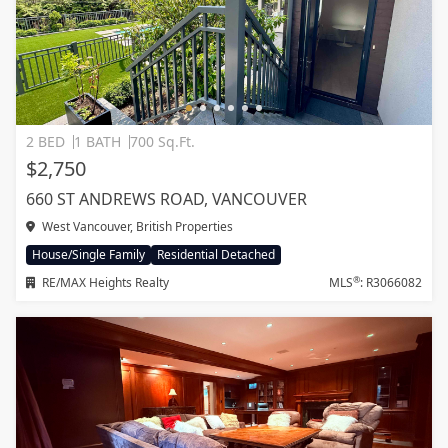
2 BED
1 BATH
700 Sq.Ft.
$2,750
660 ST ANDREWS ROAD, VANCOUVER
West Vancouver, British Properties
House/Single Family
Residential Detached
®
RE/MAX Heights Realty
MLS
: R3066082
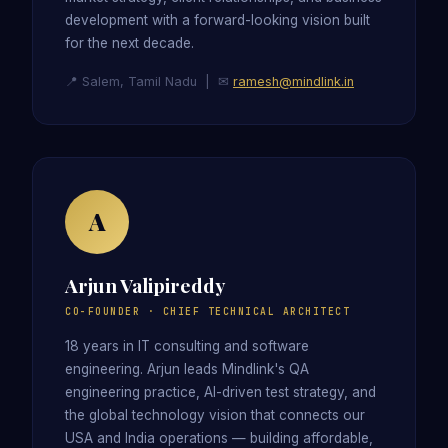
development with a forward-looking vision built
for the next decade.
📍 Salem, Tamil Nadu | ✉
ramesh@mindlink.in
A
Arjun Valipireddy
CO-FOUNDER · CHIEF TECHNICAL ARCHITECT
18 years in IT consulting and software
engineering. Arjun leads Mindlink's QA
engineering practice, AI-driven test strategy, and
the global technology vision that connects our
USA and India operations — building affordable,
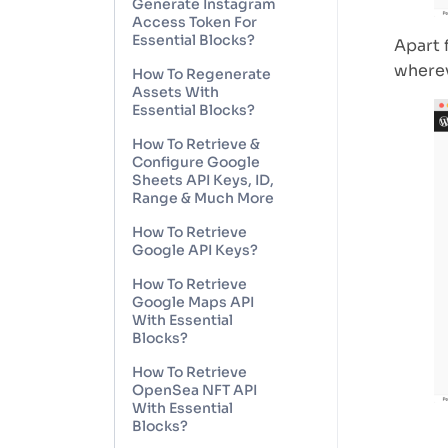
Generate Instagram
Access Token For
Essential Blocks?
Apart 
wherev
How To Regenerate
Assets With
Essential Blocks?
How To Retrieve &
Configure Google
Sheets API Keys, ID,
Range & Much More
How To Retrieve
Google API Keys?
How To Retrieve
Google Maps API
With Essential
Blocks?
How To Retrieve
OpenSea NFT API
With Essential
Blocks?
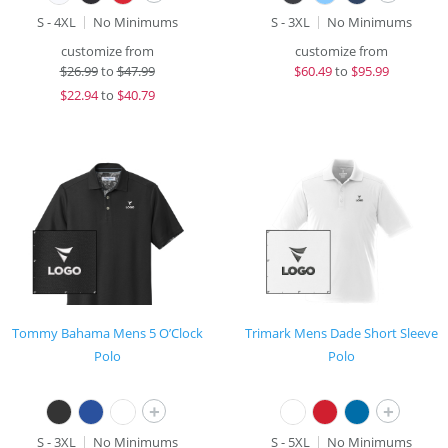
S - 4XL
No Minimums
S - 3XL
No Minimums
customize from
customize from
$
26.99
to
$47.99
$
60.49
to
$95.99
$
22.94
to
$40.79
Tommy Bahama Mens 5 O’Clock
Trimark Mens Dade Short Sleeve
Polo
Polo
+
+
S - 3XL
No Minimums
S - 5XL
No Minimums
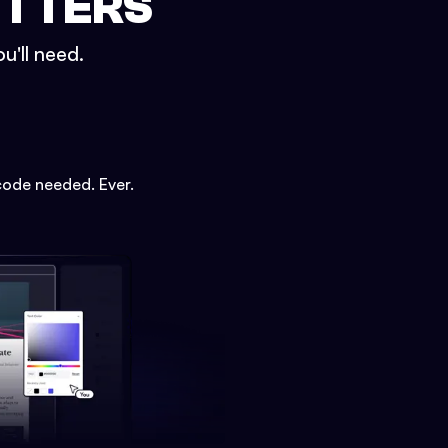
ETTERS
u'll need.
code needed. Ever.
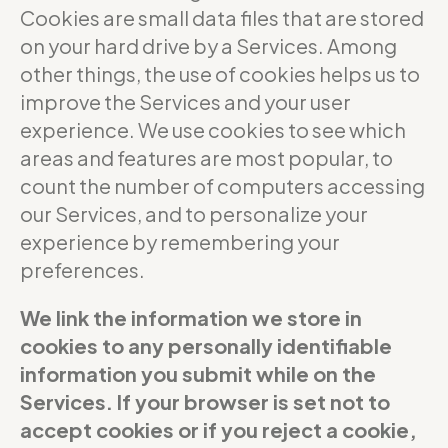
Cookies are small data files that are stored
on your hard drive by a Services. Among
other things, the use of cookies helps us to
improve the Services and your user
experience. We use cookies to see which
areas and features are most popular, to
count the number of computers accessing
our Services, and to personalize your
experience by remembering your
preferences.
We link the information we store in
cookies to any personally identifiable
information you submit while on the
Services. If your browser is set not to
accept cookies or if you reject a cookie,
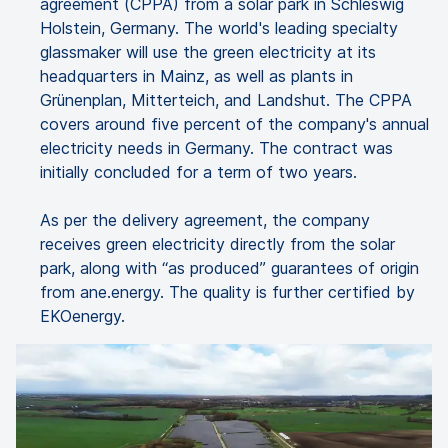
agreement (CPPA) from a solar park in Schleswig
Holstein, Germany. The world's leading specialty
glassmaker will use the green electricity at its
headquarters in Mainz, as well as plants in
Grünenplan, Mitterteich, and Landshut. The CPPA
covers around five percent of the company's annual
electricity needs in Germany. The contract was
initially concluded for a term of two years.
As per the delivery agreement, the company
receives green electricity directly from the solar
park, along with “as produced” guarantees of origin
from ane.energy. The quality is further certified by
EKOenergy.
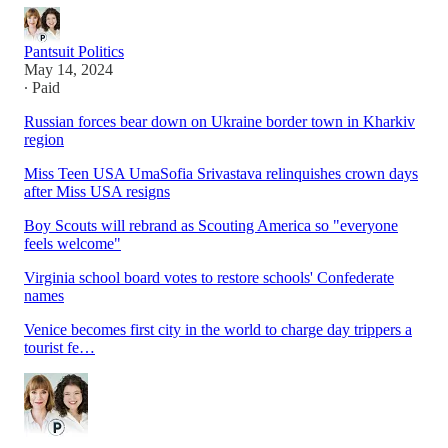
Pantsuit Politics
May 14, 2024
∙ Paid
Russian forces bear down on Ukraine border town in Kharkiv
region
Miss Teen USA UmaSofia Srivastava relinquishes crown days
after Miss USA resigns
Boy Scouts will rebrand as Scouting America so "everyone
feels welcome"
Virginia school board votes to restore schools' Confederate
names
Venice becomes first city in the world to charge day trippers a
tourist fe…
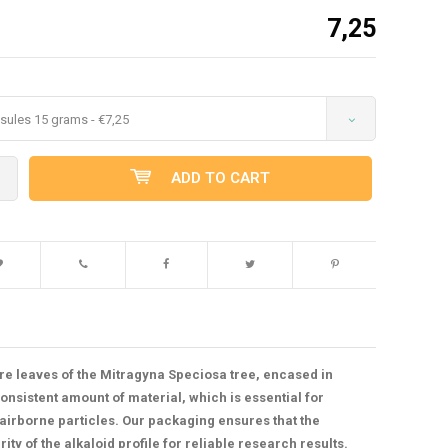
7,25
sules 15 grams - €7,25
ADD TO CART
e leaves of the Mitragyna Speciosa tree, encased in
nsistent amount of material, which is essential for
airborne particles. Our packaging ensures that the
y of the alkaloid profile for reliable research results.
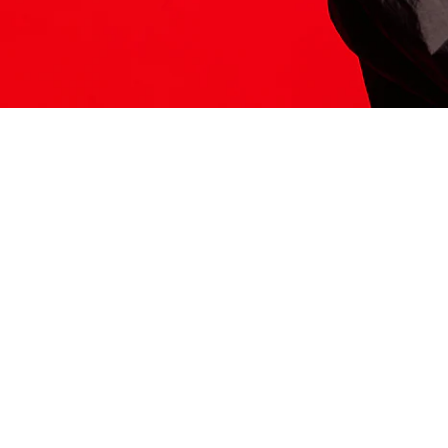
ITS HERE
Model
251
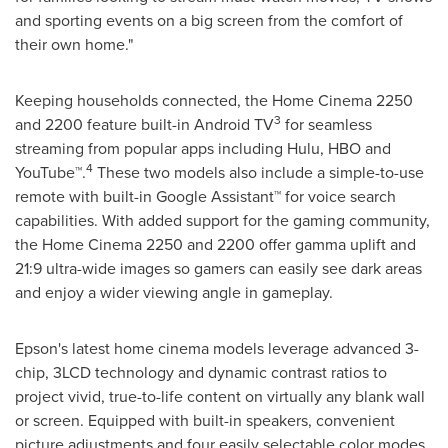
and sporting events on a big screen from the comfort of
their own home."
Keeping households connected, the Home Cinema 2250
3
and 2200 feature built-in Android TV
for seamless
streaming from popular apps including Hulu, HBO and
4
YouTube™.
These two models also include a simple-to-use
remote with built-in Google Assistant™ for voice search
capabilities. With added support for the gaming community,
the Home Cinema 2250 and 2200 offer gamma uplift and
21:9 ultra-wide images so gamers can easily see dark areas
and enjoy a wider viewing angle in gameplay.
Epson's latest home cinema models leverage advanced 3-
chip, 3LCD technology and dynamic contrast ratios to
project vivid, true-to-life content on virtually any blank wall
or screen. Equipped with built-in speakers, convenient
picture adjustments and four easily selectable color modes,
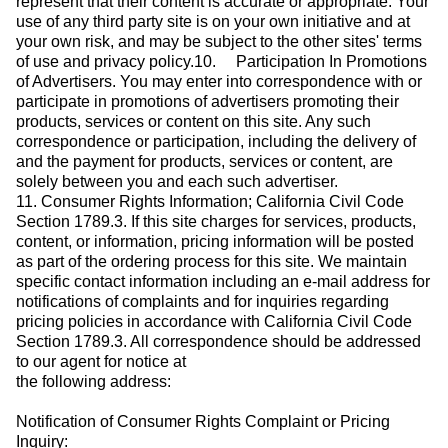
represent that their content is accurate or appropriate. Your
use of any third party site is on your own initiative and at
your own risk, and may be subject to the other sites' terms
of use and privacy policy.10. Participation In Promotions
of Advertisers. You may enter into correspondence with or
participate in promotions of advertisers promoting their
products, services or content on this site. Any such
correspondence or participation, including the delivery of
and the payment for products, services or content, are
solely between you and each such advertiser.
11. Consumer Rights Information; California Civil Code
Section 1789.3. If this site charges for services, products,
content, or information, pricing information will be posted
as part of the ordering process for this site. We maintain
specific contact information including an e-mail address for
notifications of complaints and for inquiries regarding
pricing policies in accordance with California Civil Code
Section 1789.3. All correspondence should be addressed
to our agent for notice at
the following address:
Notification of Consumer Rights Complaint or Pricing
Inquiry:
━━━━━━━━━━━━━━━━
Goal of the exercise: Transcribe the entries above verbatim, excluding any image.

Response for this exercise:
2 BED
1 BATH
700 Sq.Ft.
$2,750
660 ST ANDREWS ROAD, VANCOUVER
West Vancouver, British Properties
House/Single Family
Residential Detached
®
RE/MAX Heights Realty
MLS
: R3066082
development with a forward-looking vision built
for the next decade.
📍 Salem, Tamil Nadu | ✉
ramesh@mindlink.in
A
Arjun Valipireddy
CO-FOUNDER · CHIEF TECHNICAL ARCHITECT
18 years in IT consulting and software
engineering. Arjun leads Mindlink's QA
engineering practice, AI-driven test strategy, and
the global technology vision that connects our
USA and India operations — building affordable,
Generate Instagram
Access Token For
Essential Blocks?
Apart 
wherev
How To Regenerate
Assets With
Essential Blocks?
How To Retrieve &
Configure Google
Sheets API Keys, ID,
Range & Much More
How To Retrieve
Google API Keys?
How To Retrieve
Google Maps API
With Essential
Blocks?
How To Retrieve
OpenSea NFT API
With Essential
Blocks?
S - 4XL
No Minimums
S - 3XL
No Minimums
customize from
customize from
$
26.99
to
$47.99
$
60.49
to
$95.99
$
22.94
to
$40.79
Tommy Bahama Mens 5 O’Clock
Trimark Mens Dade Short Sleeve
Polo
Polo
+
+
S - 3XL
No Minimums
S - 5XL
No Minimums
ETTERS
u'll need.
code needed. Ever.
Cookies are small data files that are stored
on your hard drive by a Services. Among
other things, the use of cookies helps us to
improve the Services and your user
experience. We use cookies to see which
areas and features are most popular, to
count the number of computers accessing
our Services, and to personalize your
experience by remembering your
preferences.
We link the information we store in
cookies to any personally identifiable
information you submit while on the
Services. If your browser is set not to
accept cookies or if you reject a cookie,
agreement (CPPA) from a solar park in Schleswig
Holstein, Germany. The world's leading specialty
glassmaker will use the green electricity at its
headquarters in Mainz, as well as plants in
Grünenplan, Mitterteich, and Landshut. The CPPA
covers around five percent of the company's annual
electricity needs in Germany. The contract was
initially concluded for a term of two years.
As per the delivery agreement, the company
receives green electricity directly from the solar
park, along with “as produced” guarantees of origin
from ane.energy. The quality is further certified by
EKOenergy.
Pantsuit Politics
May 14, 2024
∙ Paid
Russian forces bear down on Ukraine border town in Kharkiv
region
Miss Teen USA UmaSofia Srivastava relinquishes crown days
after Miss USA resigns
Boy Scouts will rebrand as Scouting America so "everyone
feels welcome"
Virginia school board votes to restore schools' Confederate
names
Venice becomes first city in the world to charge day trippers a
tourist fe…
7,25
sules 15 grams - €7,25
ADD TO CART
e leaves of the Mitragyna Speciosa tree, encased in
nsistent amount of material, which is essential for
airborne particles. Our packaging ensures that the
y of the alkaloid profile for reliable research results.
ITS HERE
Model
251
and sporting events on a big screen from the comfort of
their own home."
Keeping households connected, the Home Cinema 2250
3
and 2200 feature built-in Android TV
for seamless
streaming from popular apps including Hulu, HBO and
4
YouTube™.
These two models also include a simple-to-use
remote with built-in Google Assistant™ for voice search
capabilities. With added support for the gaming community,
the Home Cinema 2250 and 2200 offer gamma uplift and
21:9 ultra-wide images so gamers can easily see dark areas
and enjoy a wider viewing angle in gameplay.
Epson's latest home cinema models leverage advanced 3-
chip, 3LCD technology and dynamic contrast ratios to
project vivid, true-to-life content on virtually any blank wall
or screen. Equipped with built-in speakers, convenient
picture adjustments and four easily selectable color modes,
represent that their content is accurate or appropriate. Your
use of any third party site is on your own initiative and at
your own risk, and may be subject to the other sites' terms
of use and privacy policy.10. Participation In Promotions
of Advertisers. You may enter into correspondence with or
participate in promotions of advertisers promoting their
products, services or content on this site. Any such
correspondence or participation, including the delivery of
and the payment for products, services or content, are
solely between you and each such advertiser.
11. Consumer Rights Information; California Civil Code
Section 1789.3. If this site charges for services, products,
content, or information, pricing information will be posted
as part of the ordering process for this site. We maintain
specific contact information including an e-mail address for
notifications of complaints and for inquiries regarding
pricing policies in accordance with California Civil Code
Section 1789.3. All correspondence should be addressed
to our agent for notice at
the following address:
Notification of Consumer Rights Complaint or Pricing
Inquiry:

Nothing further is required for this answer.